=== Begin Enclosure ===

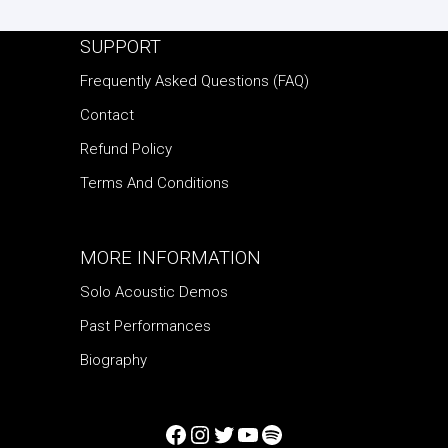
SUPPORT
Frequently Asked Questions (FAQ)
Contact
Refund Policy
Terms And Conditions
MORE INFORMATION
Solo Acoustic Demos
Past Performances
Biography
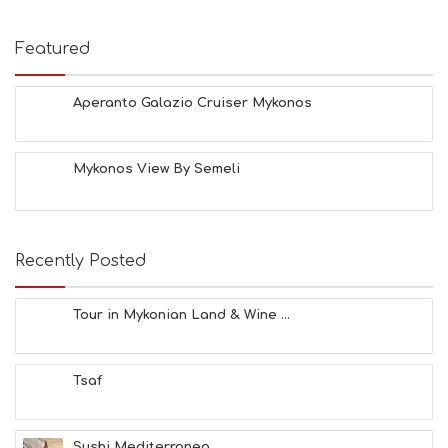
Featured
Aperanto Galazio Cruiser Mykonos
Mykonos View By Semeli
Recently Posted
Tour in Mykonian Land & Wine ...
Tsaf
Sushi Mediterraneo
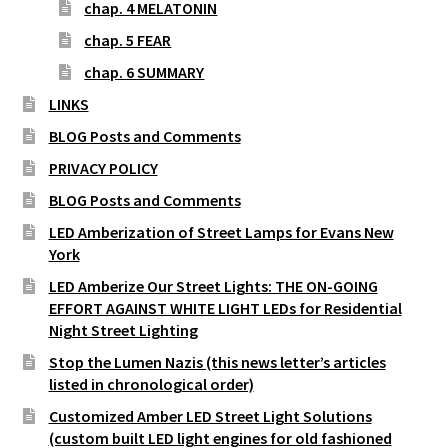
chap. 4 MELATONIN
chap. 5 FEAR
chap. 6 SUMMARY
LINKS
BLOG Posts and Comments
PRIVACY POLICY
BLOG Posts and Comments
LED Amberization of Street Lamps for Evans New
York
LED Amberize Our Street Lights: THE ON-GOING
EFFORT AGAINST WHITE LIGHT LEDs for Residential
Night Street Lighting
Stop the Lumen Nazis (this news letter’s articles
listed in chronological order)
Customized Amber LED Street Light Solutions
(custom built LED light engines for old fashioned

=== End Enclosure ===

PROBLEM DESCRIPTION:
Exactly as written, please copy out the whole set of records, skipping images.

THE COMPLETED TASK:
SUPPORT
Frequently Asked Questions (FAQ)
Contact
Refund Policy
Terms And Conditions
MORE INFORMATION
Solo Acoustic Demos
Past Performances
Biography
Featured
Aperanto Galazio Cruiser Mykonos
Mykonos View By Semeli
Recently Posted
Tour in Mykonian Land & Wine ...
Tsaf
Sushi Mediterraneo
chap. 4 MELATONIN
chap. 5 FEAR
chap. 6 SUMMARY
LINKS
BLOG Posts and Comments
PRIVACY POLICY
BLOG Posts and Comments
LED Amberization of Street Lamps for Evans New
York
LED Amberize Our Street Lights: THE ON-GOING
EFFORT AGAINST WHITE LIGHT LEDs for Residential
Night Street Lighting
Stop the Lumen Nazis (this news letter’s articles
listed in chronological order)
Customized Amber LED Street Light Solutions
(custom built LED light engines for old fashioned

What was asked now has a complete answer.